Exercise prompt: Please set down exactly the lines of the listing below from the line containing "2 Ιουνίου 2023" through the line containing "22 بهمن, 1400", both lines included, leaving out all other lines.

Material for the task:

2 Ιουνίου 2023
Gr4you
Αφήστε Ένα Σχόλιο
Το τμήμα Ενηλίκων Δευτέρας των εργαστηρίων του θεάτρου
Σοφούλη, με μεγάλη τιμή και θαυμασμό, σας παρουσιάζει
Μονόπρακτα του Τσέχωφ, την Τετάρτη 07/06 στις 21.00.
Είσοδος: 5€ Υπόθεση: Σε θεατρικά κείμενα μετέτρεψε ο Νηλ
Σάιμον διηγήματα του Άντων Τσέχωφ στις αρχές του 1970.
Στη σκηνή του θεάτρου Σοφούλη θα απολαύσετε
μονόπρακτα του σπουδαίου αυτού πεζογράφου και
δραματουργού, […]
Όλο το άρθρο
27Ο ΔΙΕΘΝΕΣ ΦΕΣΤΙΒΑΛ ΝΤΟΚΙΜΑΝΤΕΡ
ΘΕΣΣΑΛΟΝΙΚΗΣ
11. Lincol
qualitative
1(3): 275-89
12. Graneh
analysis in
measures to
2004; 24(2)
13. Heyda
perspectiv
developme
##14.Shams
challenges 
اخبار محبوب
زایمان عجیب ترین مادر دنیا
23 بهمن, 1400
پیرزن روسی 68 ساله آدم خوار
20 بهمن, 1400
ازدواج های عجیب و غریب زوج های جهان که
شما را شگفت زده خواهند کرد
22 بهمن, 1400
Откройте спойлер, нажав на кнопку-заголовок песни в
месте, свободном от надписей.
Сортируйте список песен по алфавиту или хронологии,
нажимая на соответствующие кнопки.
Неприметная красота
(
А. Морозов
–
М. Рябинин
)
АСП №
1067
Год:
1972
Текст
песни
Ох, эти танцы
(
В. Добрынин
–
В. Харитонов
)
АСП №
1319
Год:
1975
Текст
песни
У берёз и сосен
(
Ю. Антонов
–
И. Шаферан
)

--

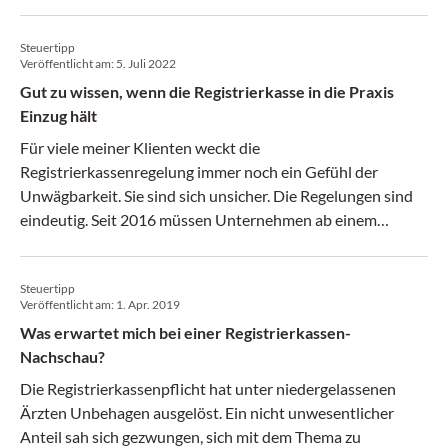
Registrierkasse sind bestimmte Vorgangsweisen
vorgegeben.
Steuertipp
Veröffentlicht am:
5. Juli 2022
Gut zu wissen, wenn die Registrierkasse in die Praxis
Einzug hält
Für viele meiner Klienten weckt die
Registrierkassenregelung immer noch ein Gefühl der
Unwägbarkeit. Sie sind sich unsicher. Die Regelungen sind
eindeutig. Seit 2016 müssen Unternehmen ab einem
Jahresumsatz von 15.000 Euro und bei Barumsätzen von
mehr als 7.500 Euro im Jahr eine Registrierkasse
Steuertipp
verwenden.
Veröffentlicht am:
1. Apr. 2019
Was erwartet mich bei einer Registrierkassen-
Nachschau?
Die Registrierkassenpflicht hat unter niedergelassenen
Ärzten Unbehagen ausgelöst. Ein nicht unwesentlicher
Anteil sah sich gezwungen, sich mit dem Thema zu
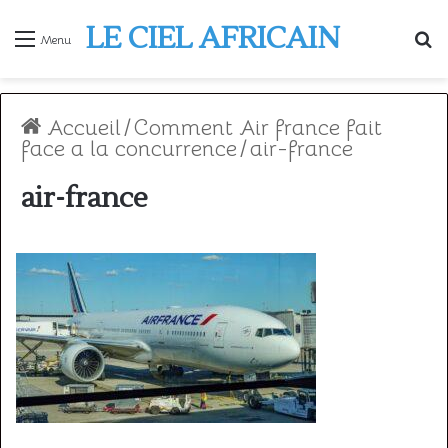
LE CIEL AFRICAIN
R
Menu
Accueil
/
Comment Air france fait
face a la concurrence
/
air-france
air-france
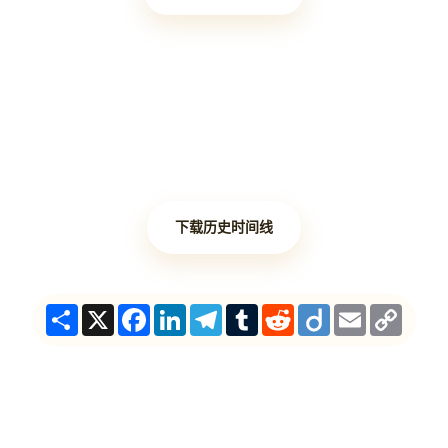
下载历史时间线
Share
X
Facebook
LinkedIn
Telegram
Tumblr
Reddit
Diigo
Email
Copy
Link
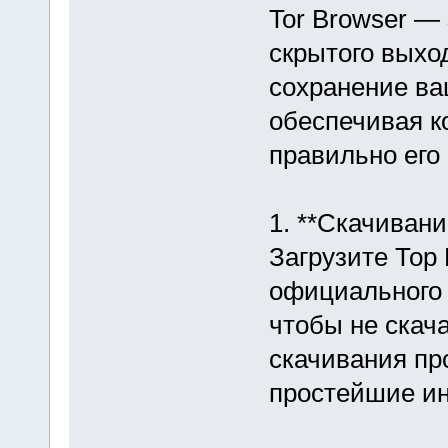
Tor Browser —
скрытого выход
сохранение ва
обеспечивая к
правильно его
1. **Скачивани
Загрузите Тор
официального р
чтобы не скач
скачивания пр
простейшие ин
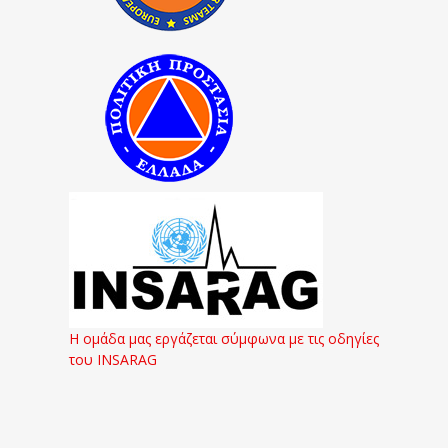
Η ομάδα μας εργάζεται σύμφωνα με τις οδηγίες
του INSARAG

Final answer:
2 Ιουνίου 2023
Gr4you
Αφήστε Ένα Σχόλιο
Το τμήμα Ενηλίκων Δευτέρας των εργαστηρίων του θεάτρου
Σοφούλη, με μεγάλη τιμή και θαυμασμό, σας παρουσιάζει
Μονόπρακτα του Τσέχωφ, την Τετάρτη 07/06 στις 21.00.
Είσοδος: 5€ Υπόθεση: Σε θεατρικά κείμενα μετέτρεψε ο Νηλ
Σάιμον διηγήματα του Άντων Τσέχωφ στις αρχές του 1970.
Στη σκηνή του θεάτρου Σοφούλη θα απολαύσετε
μονόπρακτα του σπουδαίου αυτού πεζογράφου και
δραματουργού, […]
Όλο το άρθρο
27Ο ΔΙΕΘΝΕΣ ΦΕΣΤΙΒΑΛ ΝΤΟΚΙΜΑΝΤΕΡ
ΘΕΣΣΑΛΟΝΙΚΗΣ
11. Lincol
qualitative
1(3): 275-89
12. Graneh
analysis in
measures to
2004; 24(2)
13. Heyda
perspectiv
developme
##14.Shams
challenges 
اخبار محبوب
زایمان عجیب ترین مادر دنیا
23 بهمن, 1400
پیرزن روسی 68 ساله آدم خوار
20 بهمن, 1400
ازدواج های عجیب و غریب زوج های جهان که
شما را شگفت زده خواهند کرد
22 بهمن, 1400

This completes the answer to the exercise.